• [YOUR GOAL]:
Return every line below as is, leaving out the pictures.

[Data items]
════════
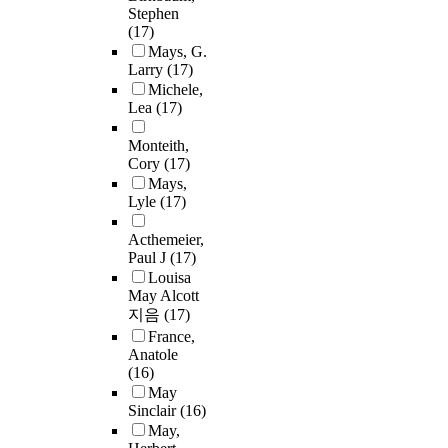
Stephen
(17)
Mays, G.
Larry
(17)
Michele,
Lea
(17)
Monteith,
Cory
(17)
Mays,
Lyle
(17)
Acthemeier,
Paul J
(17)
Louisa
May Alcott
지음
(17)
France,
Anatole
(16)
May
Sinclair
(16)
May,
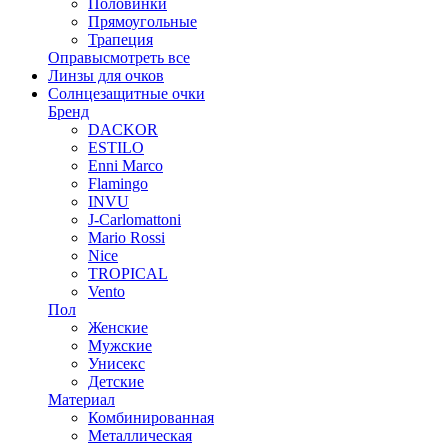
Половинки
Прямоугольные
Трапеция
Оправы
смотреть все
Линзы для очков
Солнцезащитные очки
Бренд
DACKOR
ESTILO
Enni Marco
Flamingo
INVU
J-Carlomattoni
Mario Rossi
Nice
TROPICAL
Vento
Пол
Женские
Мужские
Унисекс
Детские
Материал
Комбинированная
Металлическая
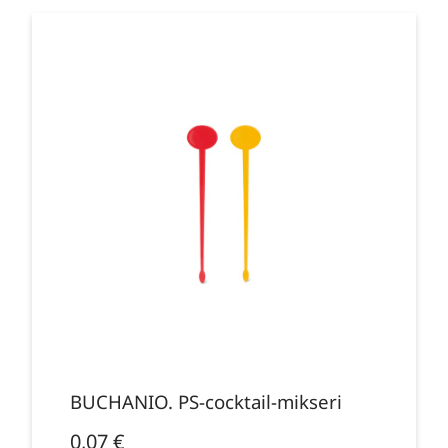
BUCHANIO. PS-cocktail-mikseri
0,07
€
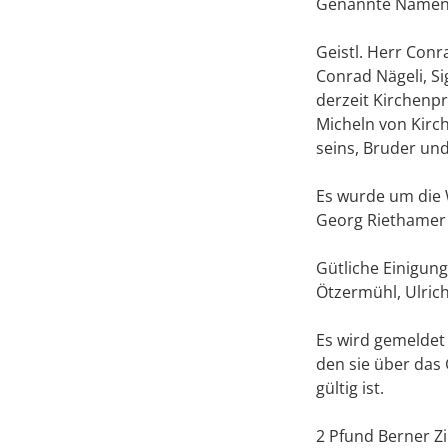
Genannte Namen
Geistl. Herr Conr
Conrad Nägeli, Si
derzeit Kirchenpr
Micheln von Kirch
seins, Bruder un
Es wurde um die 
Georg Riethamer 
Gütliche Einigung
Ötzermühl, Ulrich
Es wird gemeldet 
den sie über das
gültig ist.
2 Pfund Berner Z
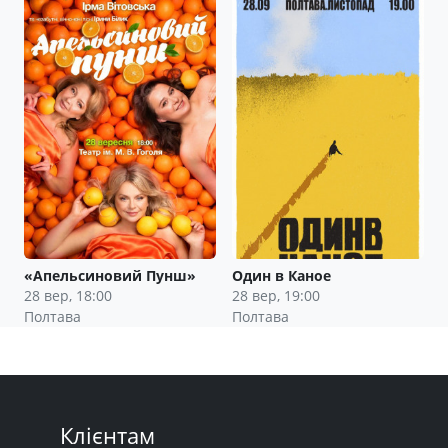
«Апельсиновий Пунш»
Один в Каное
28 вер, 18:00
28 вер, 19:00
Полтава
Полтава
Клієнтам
════════
• [SOLVED PROBLEM]:
Stephen
(17)
Mays, G.
Larry
(17)
Michele,
Lea
(17)
Monteith,
Cory
(17)
Mays,
Lyle
(17)
Acthemeier,
Paul J
(17)
Louisa
May Alcott
지음
(17)
France,
Anatole
(16)
May
Sinclair
(16)
May,
Половинки
Прямоугольные
Трапеция
Оправы
смотреть все
Линзы для очков
Солнцезащитные очки
Бренд
DACKOR
ESTILO
Enni Marco
Flamingo
INVU
J-Carlomattoni
Mario Rossi
Nice
TROPICAL
Vento
Пол
Женские
Мужские
Унисекс
Детские
Материал
Комбинированная
Металлическая
BUCHANIO. PS-cocktail-mikseri
0,07
€
Genannte Namen
Geistl. Herr Conr
Conrad Nägeli, Si
derzeit Kirchenpr
Micheln von Kirch
seins, Bruder un
Es wurde um die 
Georg Riethamer 
Gütliche Einigung
Ötzermühl, Ulrich
Es wird gemeldet 
den sie über das
gültig ist.
2 Pfund Berner Z
«Апельсиновий Пунш»
Один в Каное
28 вер, 18:00
28 вер, 19:00
Полтава
Полтава
Клієнтам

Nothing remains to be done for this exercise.